Investigators are currently working on examining the safety and efficacy of a single subcutaneous injection of RG-101, and the safety, tolerability, and pharmacokinetics of GSK2878175 as a long-acting injectable. Both RG-101 and GSK2878175 have been utilized within HCV oral treatment regimens with success. The investigations of the efficacy and safety of both formulations as injections instead of oral formulations can lead to a possible effective cure for HCV. If approved for human use, these long-acting injectable versions of DAA treatment for HCV would result in single-visit cures for chronic HCV infections.

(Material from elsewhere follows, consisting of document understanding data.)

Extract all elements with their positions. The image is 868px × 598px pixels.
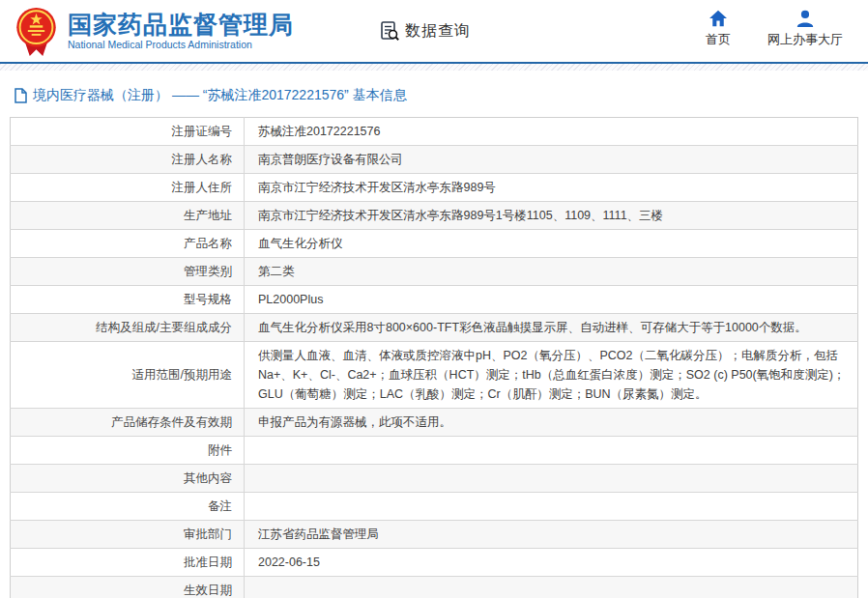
table-row: 注册人住所南京市江宁经济技术开发区清水亭东路989号 (11, 174, 858, 202)
field-value: 第二类 (245, 258, 858, 286)
field-label: 注册证编号 (11, 118, 245, 146)
user-icon (796, 10, 815, 27)
field-label: 备注 (11, 493, 245, 521)
breadcrumb-text: 境内医疗器械（注册） —— “苏械注准20172221576” 基本信息 (33, 87, 407, 104)
table-row: 结构及组成/主要组成成分血气生化分析仪采用8寸800×600-TFT彩色液晶触摸… (11, 314, 858, 342)
field-label: 生产地址 (11, 202, 245, 230)
table-row: 附件 (11, 437, 858, 465)
field-label: 结构及组成/主要组成成分 (11, 314, 245, 342)
field-value: 江苏省药品监督管理局 (245, 521, 858, 549)
field-value: 南京市江宁经济技术开发区清水亭东路989号 (245, 174, 858, 202)
table-row: 审批部门江苏省药品监督管理局 (11, 521, 858, 549)
table-row: 管理类别第二类 (11, 258, 858, 286)
document-icon (14, 88, 28, 103)
field-label: 批准日期 (11, 549, 245, 577)
field-value: 苏械注准20172221576 (245, 118, 858, 146)
hatched-band (0, 64, 868, 71)
registration-info-table: 注册证编号苏械注准20172221576注册人名称南京普朗医疗设备有限公司注册人… (10, 117, 858, 598)
field-value: 血气生化分析仪采用8寸800×600-TFT彩色液晶触摸显示屏、自动进样、可存储… (245, 314, 858, 342)
field-value: 2022-06-15 (245, 549, 858, 577)
field-value: 南京普朗医疗设备有限公司 (245, 146, 858, 174)
field-value (245, 465, 858, 493)
nav-home-label: 首页 (706, 31, 731, 48)
field-value (245, 437, 858, 465)
field-label: 生效日期 (11, 577, 245, 598)
field-value (245, 577, 858, 598)
top-nav: 首页 网上办事大厅 (706, 10, 843, 48)
site-logo[interactable]: 国家药品监督管理局 National Medical Products Admi… (14, 4, 294, 58)
nav-online-hall[interactable]: 网上办事大厅 (767, 10, 843, 48)
data-query-button[interactable]: 数据查询 (379, 20, 471, 42)
field-label: 管理类别 (11, 258, 245, 286)
field-label: 其他内容 (11, 465, 245, 493)
table-row: 产品名称血气生化分析仪 (11, 230, 858, 258)
field-value: 供测量人血液、血清、体液或质控溶液中pH、PO2（氧分压）、PCO2（二氧化碳分… (245, 342, 858, 409)
table-row: 批准日期2022-06-15 (11, 549, 858, 577)
org-name-zh: 国家药品监督管理局 (68, 12, 294, 38)
field-label: 注册人名称 (11, 146, 245, 174)
field-label: 产品名称 (11, 230, 245, 258)
national-emblem-icon (14, 6, 59, 58)
home-icon (709, 10, 728, 27)
table-row: 适用范围/预期用途供测量人血液、血清、体液或质控溶液中pH、PO2（氧分压）、P… (11, 342, 858, 409)
field-value: PL2000Plus (245, 286, 858, 314)
table-row: 注册证编号苏械注准20172221576 (11, 118, 858, 146)
site-header: 国家药品监督管理局 National Medical Products Admi… (0, 0, 868, 62)
data-query-label: 数据查询 (405, 21, 471, 42)
field-label: 附件 (11, 437, 245, 465)
table-row: 备注 (11, 493, 858, 521)
data-query-icon (379, 20, 400, 42)
field-label: 适用范围/预期用途 (11, 342, 245, 409)
table-row: 型号规格PL2000Plus (11, 286, 858, 314)
field-value (245, 493, 858, 521)
table-row: 生产地址南京市江宁经济技术开发区清水亭东路989号1号楼1105、1109、11… (11, 202, 858, 230)
table-row: 产品储存条件及有效期申报产品为有源器械，此项不适用。 (11, 409, 858, 437)
table-row: 其他内容 (11, 465, 858, 493)
breadcrumb: 境内医疗器械（注册） —— “苏械注准20172221576” 基本信息 (14, 84, 868, 107)
field-label: 型号规格 (11, 286, 245, 314)
nav-online-hall-label: 网上办事大厅 (767, 31, 843, 48)
field-label: 产品储存条件及有效期 (11, 409, 245, 437)
nav-home[interactable]: 首页 (706, 10, 731, 48)
field-value: 南京市江宁经济技术开发区清水亭东路989号1号楼1105、1109、1111、三… (245, 202, 858, 230)
org-name-en: National Medical Products Administration (68, 39, 294, 50)
field-label: 注册人住所 (11, 174, 245, 202)
table-row: 注册人名称南京普朗医疗设备有限公司 (11, 146, 858, 174)
field-value: 申报产品为有源器械，此项不适用。 (245, 409, 858, 437)
field-label: 审批部门 (11, 521, 245, 549)
field-value: 血气生化分析仪 (245, 230, 858, 258)
table-row: 生效日期 (11, 577, 858, 598)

Additionally, long-acting DAA devices are also currently in development. One notable example is a retrievable coil-shaped long-acting DAA system that would encapsulate and release gram levels of drugs while residing within a patient’s stomach. In fact, this device recently was successfully tested on swine, and researchers found that this drug delivery system can safely and effectively provide at least a month-long dose of DAA for HCV infections. The success of the trial on swine supports the likelihood of the device being safe and effective for human patients.


Not all barriers to HCV treatment for people within vulnerable populations are due to the restrictive and burdensome nature of the current oral medication regimen. Medical mistrust, prohibitive costs, lack of insurance coverage, and discrimination are still prevalent regardless the type of treatment being offered. However, for those who left behind by the current HCV treatment model, these potential long-acting treatments and single-visit cures could address those gaps.

By removing the requirements for medication adherence over significant periods and for continuous physician check-ins and monitoring, people who are most at-risk for chronic HCV infections and who are effectively barred from treatment can more easily access curative treatments that could save their lives. The prospects of long-acting DAA treatment models and single-visit cures for HCV may revolutionize how people within marginalized and vulnerable communities can access HCV treatment — pushing us closer to achieving HCV eradication in the country.